The Mayor’s office lit up the caller ID. I scooped the phone up. “Hello, Mayor Hopkins. This is Treyton.”
“Treyton Corral! Just the man I wanted to talk to this morning. How are things, son? Moving along? I’ve been getting calls left, right, and center about the parade. There’s a real buzz about it this year. Are you feeling the heat?”
I chuckled. “I feel the heat every year, sir.”
“How are things looking?”
“The bare bones are coming together. We still have a month and a half to go, but I’m confident we’ll be off to the races soon.” I forced a smile into my voice. Mayor Hopkins was an easy man to appease, but he had an annoying way of wasting my time.
Sometimes I wondered if he was lonely. Rumor had it, he called plenty of wealthy men in the city to make small talk during business hours. Sometimes he’d fish for invitations to lavish parties and talk about how he needed to meet a woman. His wife had left him six years ago for a younger, more attractive man. Single male voters who’d been wronged by their ex-partners turned up in droves to vote for him. Personally, I’d never been able to find much common ground with the guy.
“I have complete and total faith in you, son. I’m excited to see what you and your team pull off. I bet it’ll be the best parade yet. And you’ll have me on the most impressive float, won’t you?”
“Of course, sir. Right at the front.”
“Thatta boy. Listen, you got time for a beer later this week?”
There it is.
“Sorry, sir, my free time is pretty much nonexistent leading up to the parade. But thank you for the invitation.”
“Ah yes, I understand. I understand. You’re a hard worker, Treyton. A very hard worker. Good for you. I won’t keep you. Don’t be a stranger, you hear?”
“Wouldn’t dream of it, sir. Have a good one.” I hung up even as Mayor Hopkins’s voice continued to fill the line. If I didn’t, he’d find a hundred different ways to say goodbye, and I’d waste another several minutes of a day already half wasted.
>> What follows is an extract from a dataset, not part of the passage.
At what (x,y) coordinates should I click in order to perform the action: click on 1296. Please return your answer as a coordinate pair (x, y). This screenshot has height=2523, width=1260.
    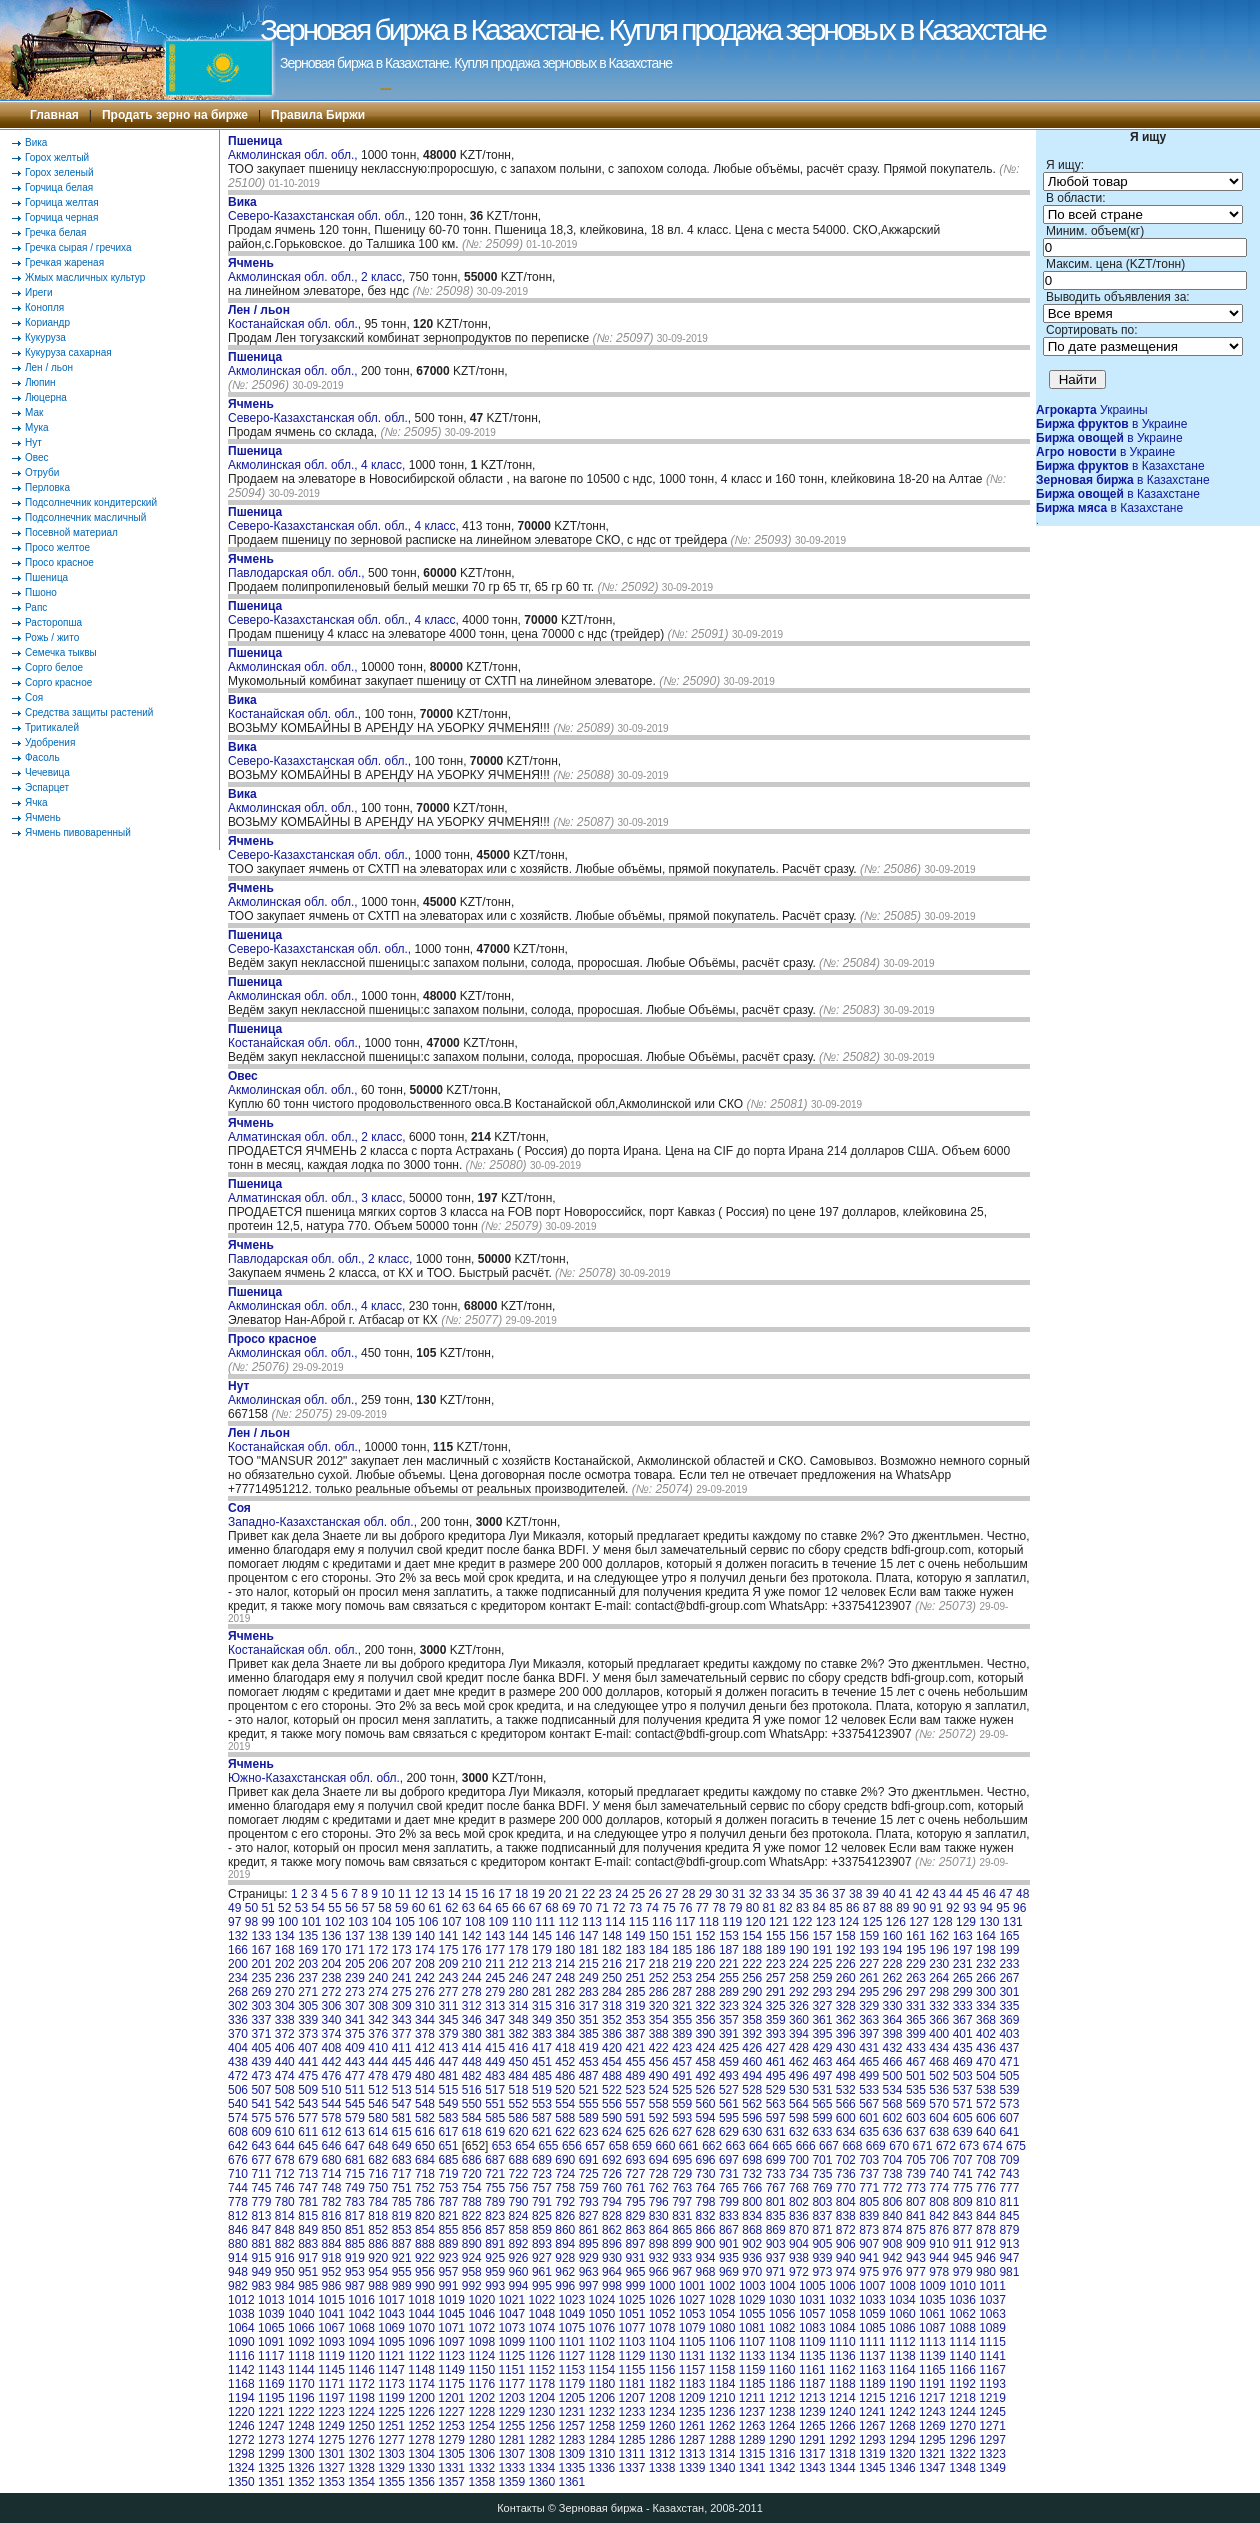
    Looking at the image, I should click on (962, 2440).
My computer chimed. The telltale notification sound of an email coming through.
I opened my inbox. At the top was a new email from Carla. It could be one of two things: her resignation or the digital file I’d requested.
There’s no way she got all that done so quickly.
Her email consisted of four words.
Fuck you. I quit.
I leaned back in my chair and chuckled. Something was finally going right today.